In addition to the ongoing value destruction, the Board has a history of concerning disclosures and governance practices, including most recently:
- Refusing to provide adequate disclosure to shareholders of the process undertaken by the Board and any special committee in negotiating the termination of Aimia's agreements with Paladin, a related party of Aimia.
- Unnecessarily delaying the calling of the Meeting such that the record date fell after the issuance of 5,040,000 Shares to Paladin, presumably with the objective of increasing the Board's likelihood of re-election.

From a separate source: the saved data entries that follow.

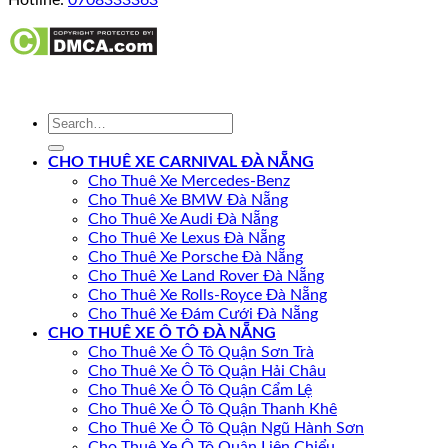
Hotline:
0708333363
CHO THUÊ XE CARNIVAL ĐÀ NẴNG
Cho Thuê Xe Mercedes-Benz
Cho Thuê Xe BMW Đà Nẵng
Cho Thuê Xe Audi Đà Nẵng
Cho Thuê Xe Lexus Đà Nẵng
Cho Thuê Xe Porsche Đà Nẵng
Cho Thuê Xe Land Rover Đà Nẵng
Cho Thuê Xe Rolls-Royce Đà Nẵng
Cho Thuê Xe Đám Cưới Đà Nẵng
CHO THUÊ XE Ô TÔ ĐÀ NẴNG
Cho Thuê Xe Ô Tô Quận Sơn Trà
Cho Thuê Xe Ô Tô Quận Hải Châu
Cho Thuê Xe Ô Tô Quận Cẩm Lệ
Cho Thuê Xe Ô Tô Quận Thanh Khê
Cho Thuê Xe Ô Tô Quận Ngũ Hành Sơn
Cho Thuê Xe Ô Tô Quận Liên Chiểu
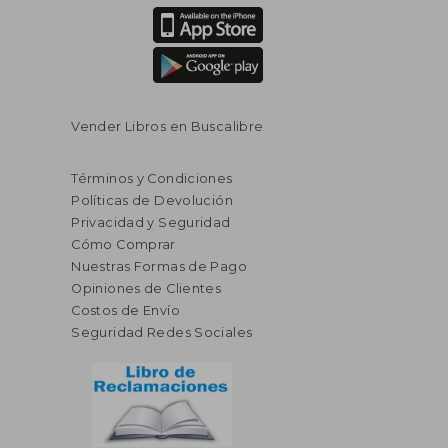
Vender Libros en Buscalibre
Términos y Condiciones
Políticas de Devolución
Privacidad y Seguridad
Cómo Comprar
Nuestras Formas de Pago
Opiniones de Clientes
Costos de Envío
Seguridad Redes Sociales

- For the second year in a row, engaging in the highly unusual and undemocratic practice of abridging the usual period between providing notice of and holding an AGM, and failing to provide the amount of notice required under corporate law.
- Failing to timely disclose the departure of Karen Basian, the lead independent director and chair of the audit committee, from the Board other than by removing her profile from Aimia's website.
Our view, which we believe is reflected in the current share price, is that shareholders have had enough.
A Reliable Fiduciary of Shareholders' Wealth
It is time for a new Board with business acumen and ethical standards to clean up the mess that's been created and realize the full value of Aimia for its shareholders through efficient capital allocation and management. We have nominated the six Mithaq Nominees for election to the Board at the Meeting because we believe they are up to that task. We propose the following ten steps for the newly reconstituted Board to get Aimia back on track:
- Get to work for all shareholders to achieve the best possible outcomes immediately after the Meeting.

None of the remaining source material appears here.